Work to complete >>
What lines of the data below hold "send"? Show them.

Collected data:
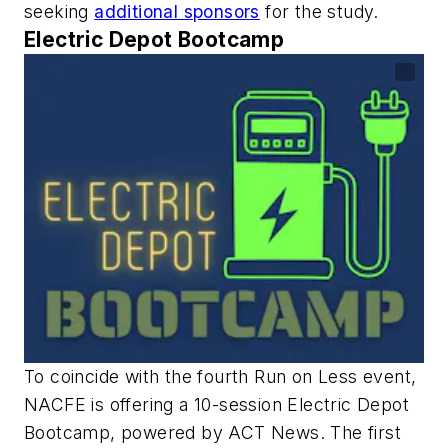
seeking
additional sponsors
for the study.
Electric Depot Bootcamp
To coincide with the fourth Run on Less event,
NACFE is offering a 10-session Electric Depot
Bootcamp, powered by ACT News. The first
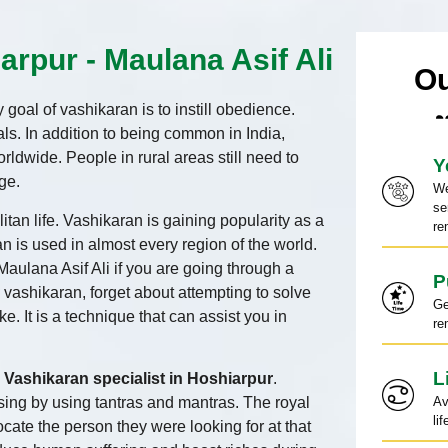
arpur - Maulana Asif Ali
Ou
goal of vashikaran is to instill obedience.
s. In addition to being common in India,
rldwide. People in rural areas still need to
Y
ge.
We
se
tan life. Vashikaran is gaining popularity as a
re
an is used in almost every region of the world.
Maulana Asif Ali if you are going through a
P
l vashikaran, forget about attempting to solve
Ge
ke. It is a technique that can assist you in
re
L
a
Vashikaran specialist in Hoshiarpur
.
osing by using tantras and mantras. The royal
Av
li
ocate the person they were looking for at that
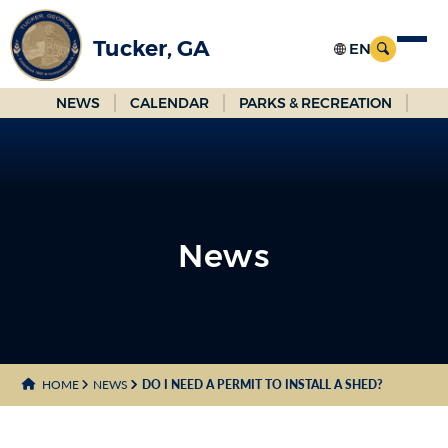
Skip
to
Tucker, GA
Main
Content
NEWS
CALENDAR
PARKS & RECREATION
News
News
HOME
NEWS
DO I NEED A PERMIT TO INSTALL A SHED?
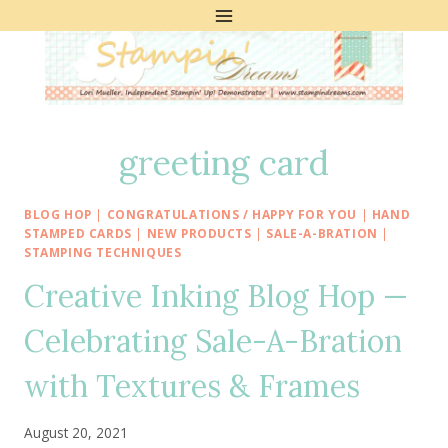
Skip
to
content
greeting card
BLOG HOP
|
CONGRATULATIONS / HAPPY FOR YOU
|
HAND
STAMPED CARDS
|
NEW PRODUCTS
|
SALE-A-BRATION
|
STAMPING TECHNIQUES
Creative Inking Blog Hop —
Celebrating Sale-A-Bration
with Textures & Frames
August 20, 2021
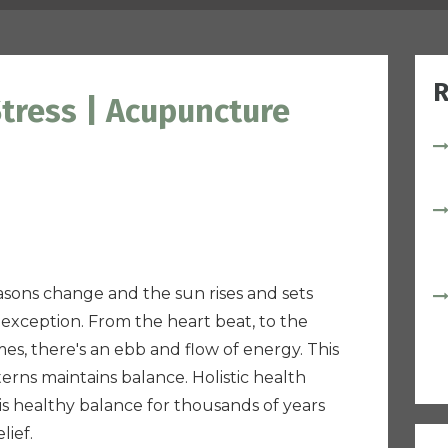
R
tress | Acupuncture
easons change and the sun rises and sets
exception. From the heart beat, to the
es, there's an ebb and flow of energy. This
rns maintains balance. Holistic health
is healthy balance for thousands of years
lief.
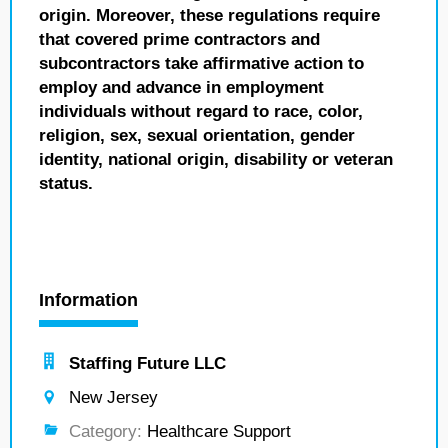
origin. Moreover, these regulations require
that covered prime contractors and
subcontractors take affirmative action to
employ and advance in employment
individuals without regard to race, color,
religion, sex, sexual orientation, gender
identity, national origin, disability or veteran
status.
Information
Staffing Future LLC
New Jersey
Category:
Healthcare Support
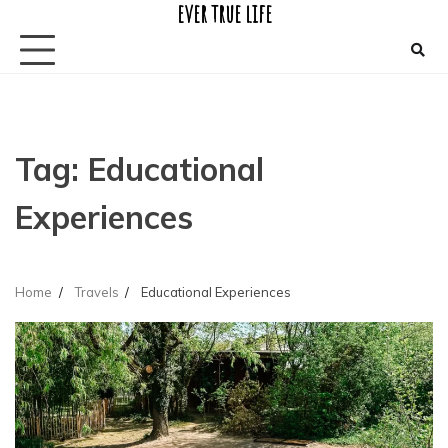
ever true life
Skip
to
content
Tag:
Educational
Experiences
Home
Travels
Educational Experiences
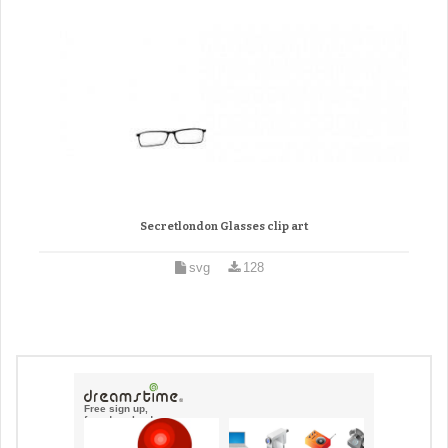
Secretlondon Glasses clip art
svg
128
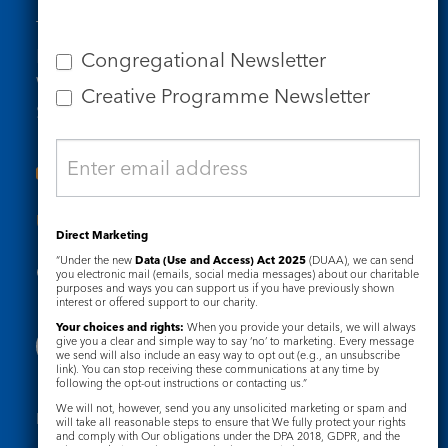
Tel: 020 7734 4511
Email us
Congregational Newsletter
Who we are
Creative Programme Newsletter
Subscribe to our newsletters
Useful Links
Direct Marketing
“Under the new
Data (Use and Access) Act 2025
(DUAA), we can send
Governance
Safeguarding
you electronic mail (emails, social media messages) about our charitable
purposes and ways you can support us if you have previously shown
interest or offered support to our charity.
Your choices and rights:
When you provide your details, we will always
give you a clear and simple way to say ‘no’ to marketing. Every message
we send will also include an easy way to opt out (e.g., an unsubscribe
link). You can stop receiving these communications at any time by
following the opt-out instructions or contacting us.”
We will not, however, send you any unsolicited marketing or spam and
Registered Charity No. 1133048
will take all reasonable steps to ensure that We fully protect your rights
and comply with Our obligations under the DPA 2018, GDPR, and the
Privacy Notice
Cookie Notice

Answer for the task >>
(DUAA), we can send
we send will also include an easy way to opt out (e.g., an unsubscribe
We will not, however, send you any unsolicited marketing or spam and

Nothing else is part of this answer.